Thursday, October 22, 2015

EVERY 500 YEARS


Phyllis Tickle has written a book, The Great Emergence: How Christianity Is Changing and Why. I was introduced to these ideas by Dr. David Busic at his inauguration as President of Nazarene Theological Seminary.

Tickle suggests that about every 500 years there is a kind of era change in the world that requires a “reformation” of the church.
30-50 - The Birth of the Church (Pentecost)

50 – The Jerusalem Council – Gentiles did not have to become Jews first to become Christians.

500 – Councils contended for orthodoxy and the confessional faith (mostly conversations about Jesus)
1000 – The Great Schism between Roman Catholicism and the Orthodox Church.
1500 – The Great Protestant Reformation – Martin Luther – The birth of modernity.

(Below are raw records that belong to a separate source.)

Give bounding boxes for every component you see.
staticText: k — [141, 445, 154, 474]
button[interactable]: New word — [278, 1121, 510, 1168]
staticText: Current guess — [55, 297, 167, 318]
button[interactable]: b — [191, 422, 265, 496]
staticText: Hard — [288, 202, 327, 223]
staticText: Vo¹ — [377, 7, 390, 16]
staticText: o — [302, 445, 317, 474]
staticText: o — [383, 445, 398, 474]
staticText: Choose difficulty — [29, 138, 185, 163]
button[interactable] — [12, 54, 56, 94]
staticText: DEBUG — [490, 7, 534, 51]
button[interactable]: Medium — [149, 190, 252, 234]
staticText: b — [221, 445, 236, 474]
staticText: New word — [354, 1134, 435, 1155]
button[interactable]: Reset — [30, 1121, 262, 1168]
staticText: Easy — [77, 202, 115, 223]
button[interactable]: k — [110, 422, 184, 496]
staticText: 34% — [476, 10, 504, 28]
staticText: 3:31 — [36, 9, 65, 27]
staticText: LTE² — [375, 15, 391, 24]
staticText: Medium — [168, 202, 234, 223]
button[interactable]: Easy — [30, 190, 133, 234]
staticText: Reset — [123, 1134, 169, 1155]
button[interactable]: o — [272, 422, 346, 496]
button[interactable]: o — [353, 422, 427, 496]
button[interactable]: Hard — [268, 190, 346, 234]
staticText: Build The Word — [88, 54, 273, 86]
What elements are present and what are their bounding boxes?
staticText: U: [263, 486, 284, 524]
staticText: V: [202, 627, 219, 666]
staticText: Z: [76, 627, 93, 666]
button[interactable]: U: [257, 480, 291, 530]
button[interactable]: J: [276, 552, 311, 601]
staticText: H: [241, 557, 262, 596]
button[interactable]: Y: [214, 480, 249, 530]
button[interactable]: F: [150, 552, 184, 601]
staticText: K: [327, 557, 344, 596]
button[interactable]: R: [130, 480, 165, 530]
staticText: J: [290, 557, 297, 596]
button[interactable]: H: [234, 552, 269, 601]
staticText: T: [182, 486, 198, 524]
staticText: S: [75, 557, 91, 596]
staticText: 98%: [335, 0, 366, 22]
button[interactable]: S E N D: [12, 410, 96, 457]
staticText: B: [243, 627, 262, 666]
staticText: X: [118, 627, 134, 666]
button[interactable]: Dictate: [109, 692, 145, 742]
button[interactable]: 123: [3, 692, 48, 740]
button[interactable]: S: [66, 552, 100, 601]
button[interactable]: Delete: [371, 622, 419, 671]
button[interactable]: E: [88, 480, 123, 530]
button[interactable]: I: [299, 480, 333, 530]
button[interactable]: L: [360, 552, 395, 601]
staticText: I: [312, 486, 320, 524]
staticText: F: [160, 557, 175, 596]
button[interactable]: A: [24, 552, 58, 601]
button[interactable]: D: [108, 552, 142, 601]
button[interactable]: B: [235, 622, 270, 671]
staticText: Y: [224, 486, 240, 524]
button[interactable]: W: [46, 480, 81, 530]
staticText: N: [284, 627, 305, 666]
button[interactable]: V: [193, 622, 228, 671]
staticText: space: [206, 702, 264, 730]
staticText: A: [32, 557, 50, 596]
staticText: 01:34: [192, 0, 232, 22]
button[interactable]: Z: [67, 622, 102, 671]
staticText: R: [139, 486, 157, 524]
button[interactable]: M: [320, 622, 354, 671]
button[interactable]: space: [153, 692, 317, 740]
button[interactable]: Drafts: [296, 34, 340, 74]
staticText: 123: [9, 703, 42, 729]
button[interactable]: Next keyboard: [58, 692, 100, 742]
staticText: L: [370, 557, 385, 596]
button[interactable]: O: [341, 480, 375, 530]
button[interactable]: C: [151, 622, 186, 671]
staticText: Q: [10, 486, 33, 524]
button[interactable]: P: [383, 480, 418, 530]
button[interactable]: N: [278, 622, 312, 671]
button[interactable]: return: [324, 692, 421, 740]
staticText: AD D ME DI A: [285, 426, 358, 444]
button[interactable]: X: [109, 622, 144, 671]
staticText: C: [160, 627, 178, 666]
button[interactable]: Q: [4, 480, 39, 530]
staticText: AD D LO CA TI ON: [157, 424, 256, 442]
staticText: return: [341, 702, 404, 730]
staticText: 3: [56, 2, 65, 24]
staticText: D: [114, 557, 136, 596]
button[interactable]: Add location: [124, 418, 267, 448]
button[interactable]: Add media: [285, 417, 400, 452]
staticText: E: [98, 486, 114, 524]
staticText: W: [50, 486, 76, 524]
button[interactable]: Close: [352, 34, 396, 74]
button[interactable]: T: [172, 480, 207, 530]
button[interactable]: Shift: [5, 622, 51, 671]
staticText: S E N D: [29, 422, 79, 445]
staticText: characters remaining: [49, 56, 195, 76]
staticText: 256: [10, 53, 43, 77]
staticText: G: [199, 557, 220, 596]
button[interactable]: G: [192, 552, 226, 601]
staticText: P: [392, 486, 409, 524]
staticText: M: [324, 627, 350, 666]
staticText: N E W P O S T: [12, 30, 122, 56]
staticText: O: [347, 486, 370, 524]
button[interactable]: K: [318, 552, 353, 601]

2000 – The Great Emergence. (Tickle’s term) – The birth of post-modernity, from the age of reason to post-modernity.
A generalized social/political/economic/intellectual/cultural shift, and like previous “re-formations”, the church is trying to figure out how to remain missionally effective in this world.
According to Mark Dyer, a study of church history reveals that with each of those “great” movements . . . about every 500 years . . . “the church feels compelled to hold a giant rummage sale”.
"We’ve got to figure out what missional practices we need to take to the corner and sell. . . What “missional expression and strategies” that may have worked in the 20th Century but have served their purpose and need to be replaced? We must discern what is truly biblical and worthy to keep and what is extra-biblical and needs to be drug to the corner and sold."